Ultimately, Phooko said he had considered what they had said: “JP, I have taken the advice on board. With those few words ... I withdraw my candidature.”
Phooko was reminded, by Mlambo, that it was Mlambo who had sought him out to act on the Gauteng courts and that his questions were not personal. “I hope you understand that I was duty-bound to the institution of the judiciary and to the court I lead that this engagement happened.” He said he hoped when he got in touch with him “to talk”, Phooko would agree to come.
Chief justice Mandisa Maya thanked him for his “honourable decision” and told him he could come back to the JSC. “Stay away from social media, young man,” she said.
Another candidate who got the nod on Thursday was senior counsel Etienne Labuschagne. Labuschagne’s and Mkhabela’s interviews illustrated a conundrum the JSC has long struggled to traverse: a busy practice signifies a good lawyer and good lawyers make good judges. Yet when a lawyer has a busy practice, they are often too busy to act as judges — they have expenses and obligations to clients, which they cannot simply drop. Or, when busy lawyers do act, they struggle to get their judgments done on time.
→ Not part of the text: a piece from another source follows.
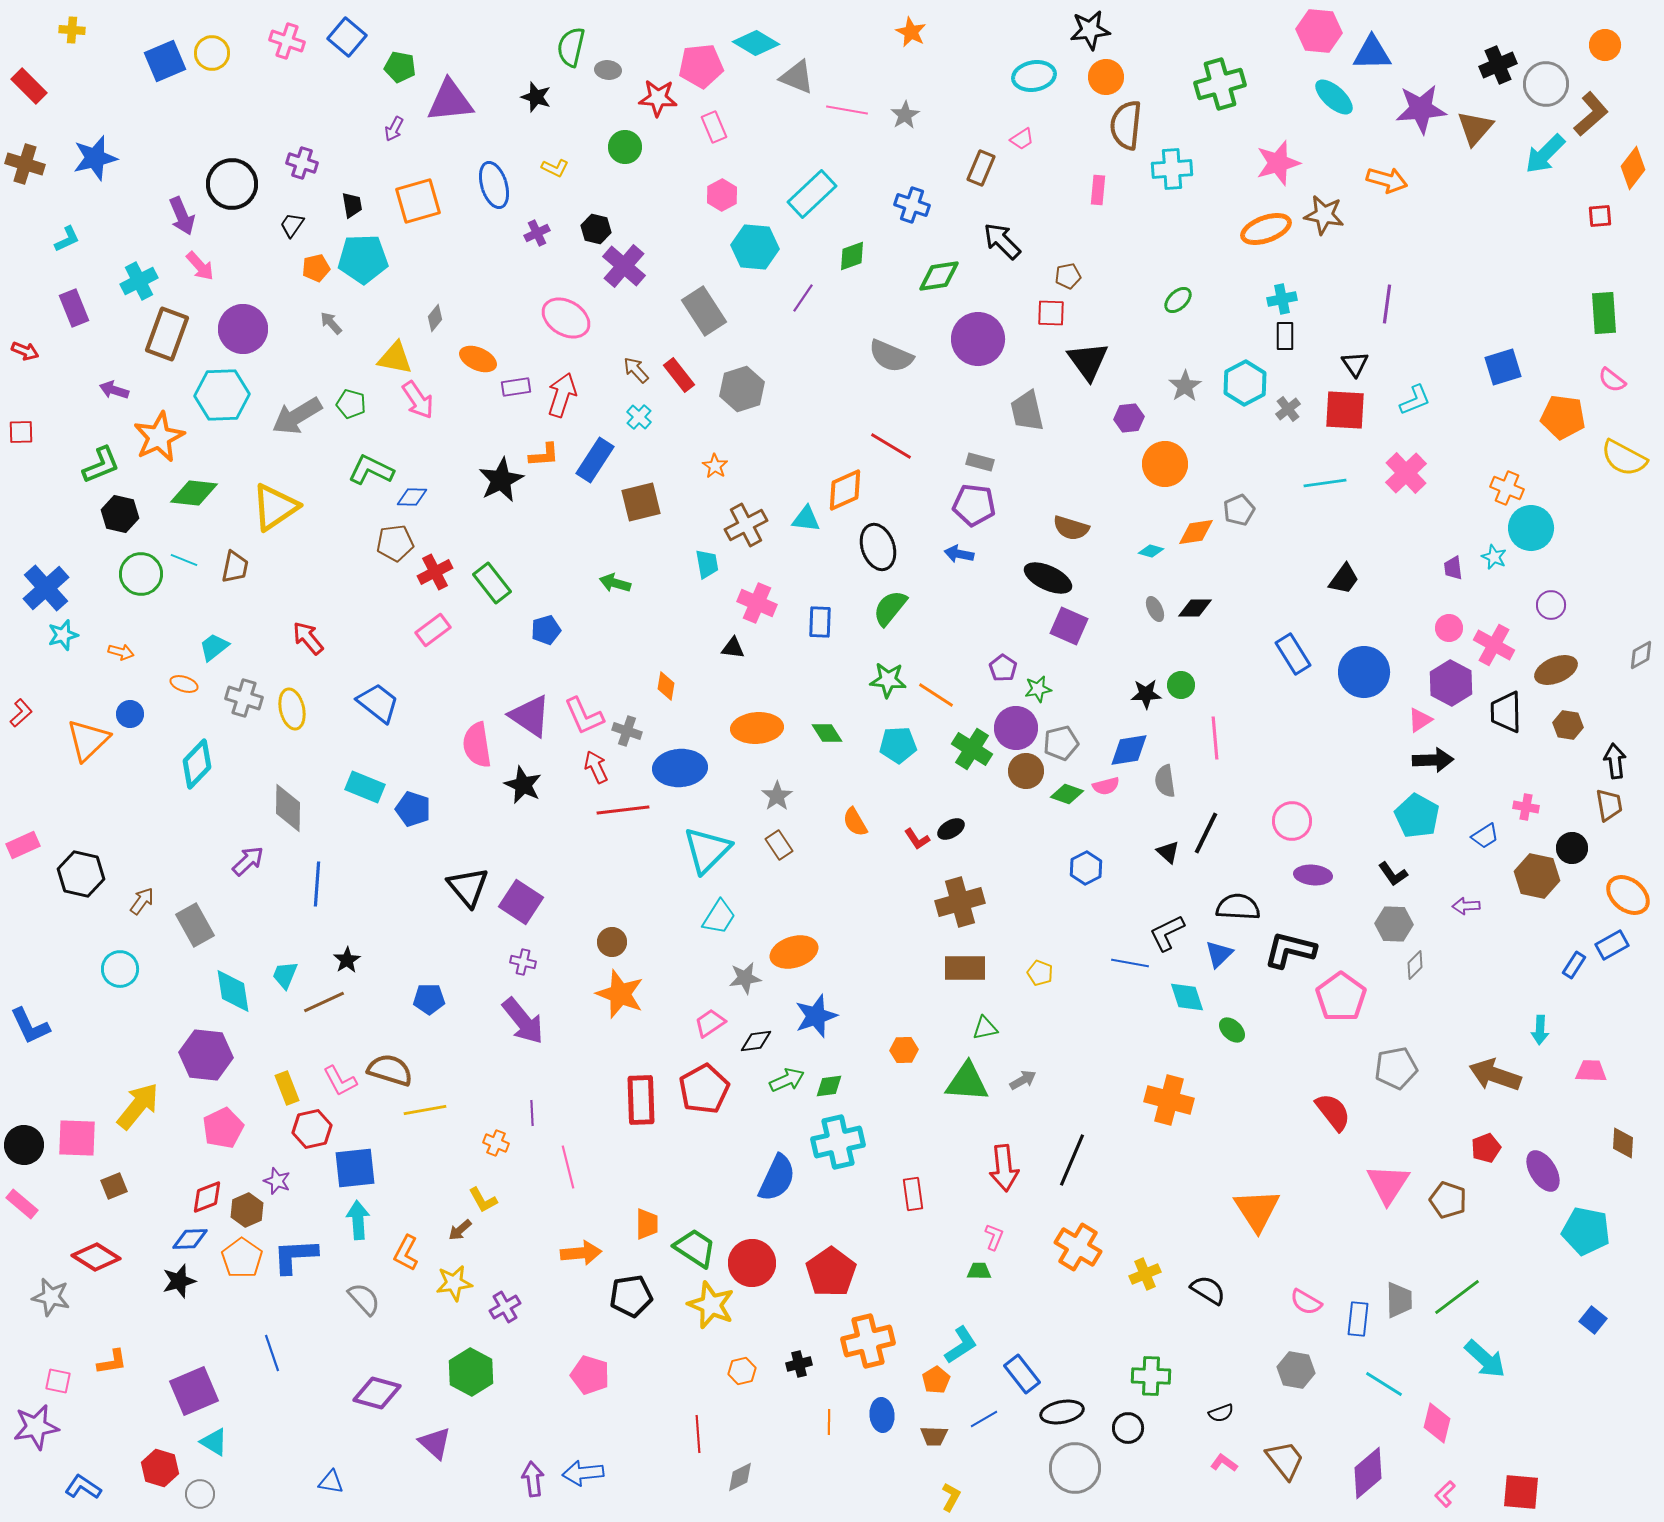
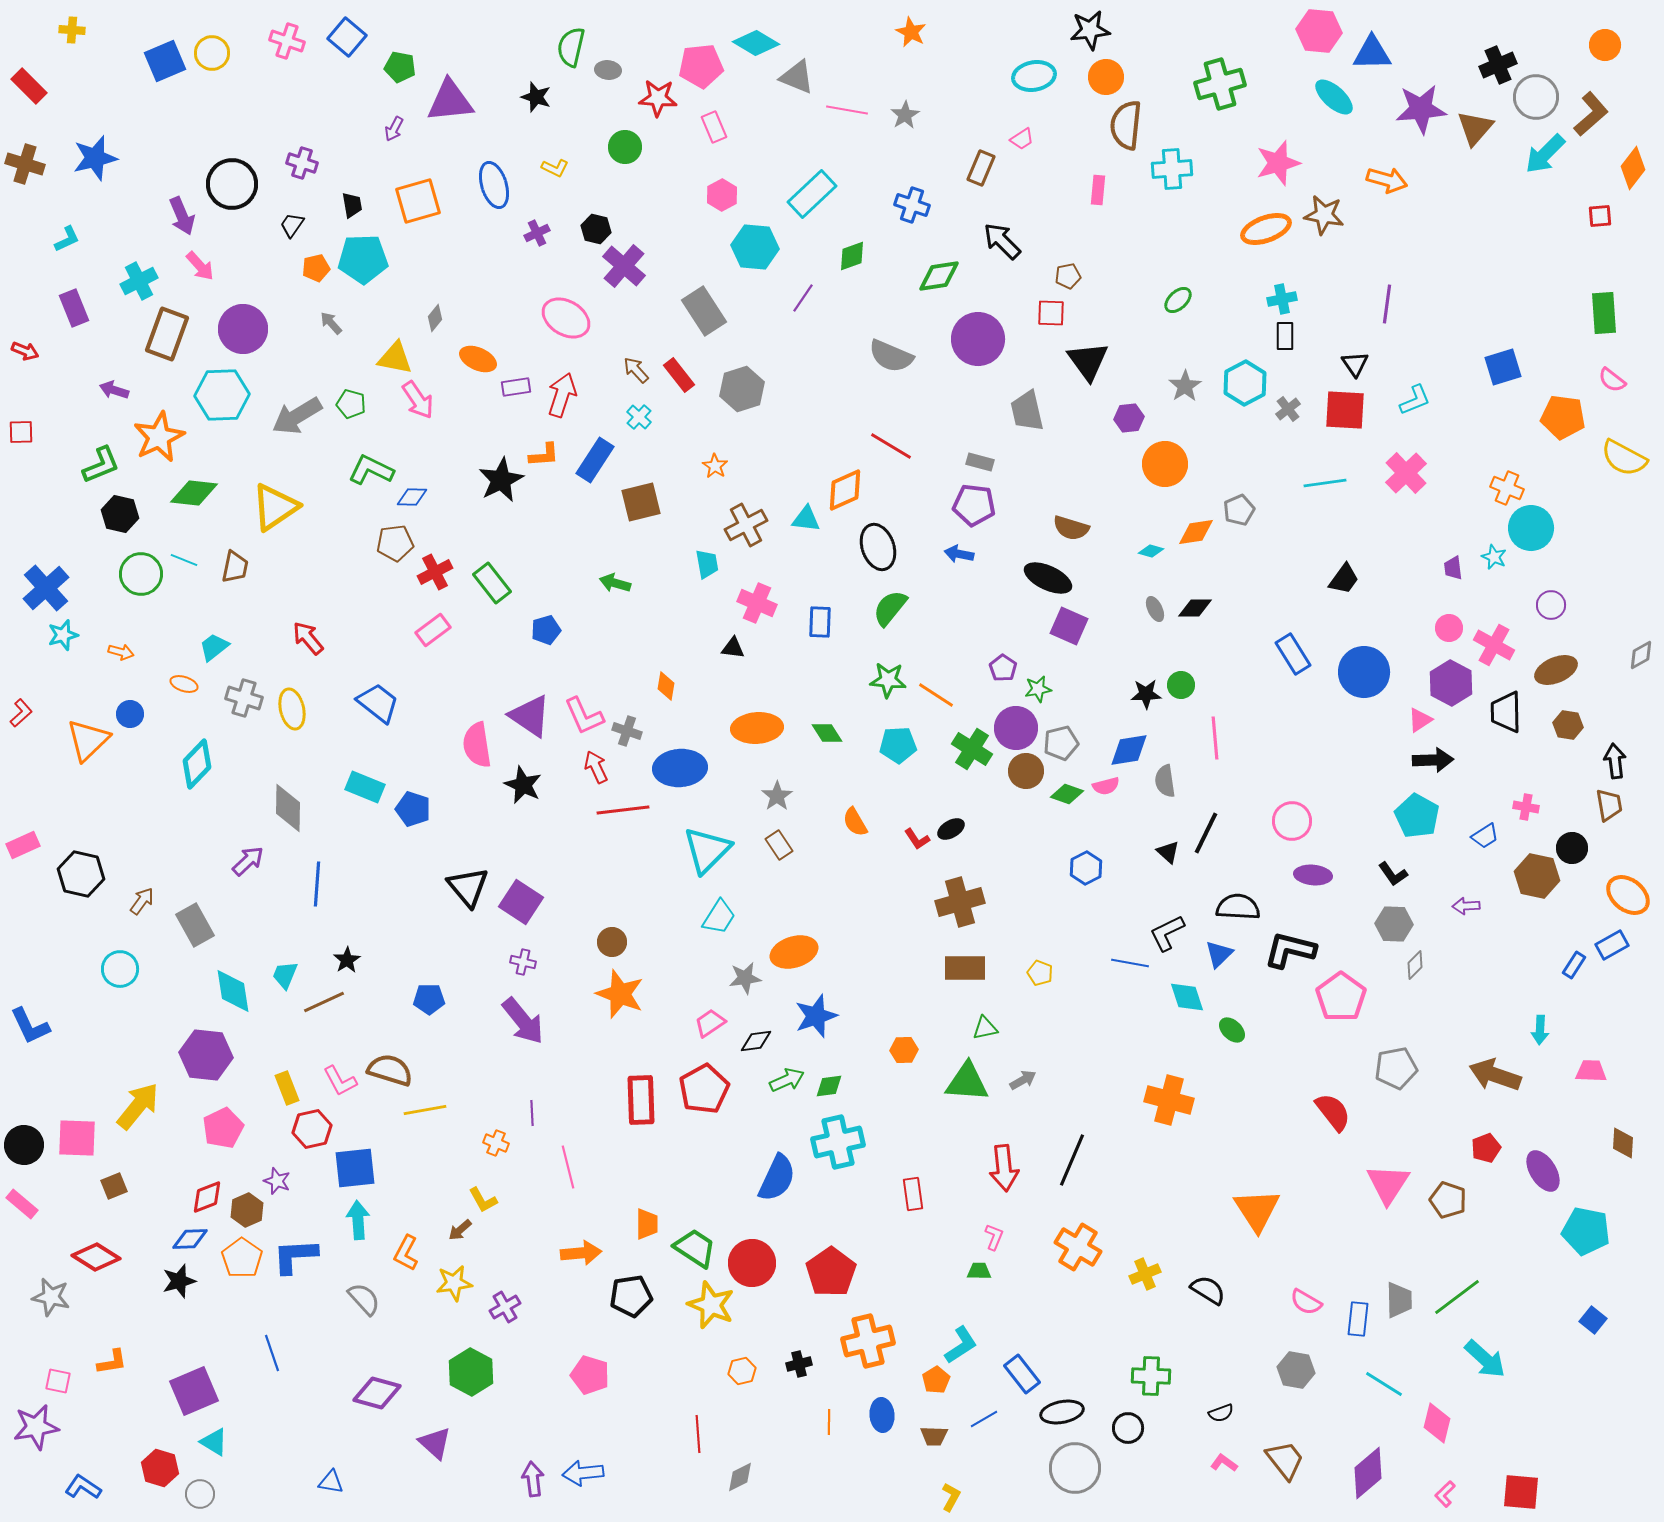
gray circle at (1546, 84): moved 10 px left, 13 px down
Yet the JSC measures readiness for appointment by acting stints — “judicial experience” — and judgment delivery times.
Labuschagne had delivered all his judgments timeously. But his recent acting stints were shorter — it emerged he had not recently done a full term as an acting judge. “I have a very busy practice and the overheads are such that to be away for three months casts a shadow over the next three months, it’s effectively being out of private practice for six months, it’s just too expensive,” he said.
This could have been treated as a disadvantage, but Mlambo suggested to him that what compensated was that his practice was predominantly, if not entirely, a high court practice. That both these silks were recommended in this round suggests the JSC took a less mechanical approach to resolving this difficulty, and it is likely to be welcomed by the legal profession.
Interviews continue on Monday with seven candidates scheduled to be interviewed for judge president of the Western Cape — a vacancy that has arisen due to the impeachment of Hlophe.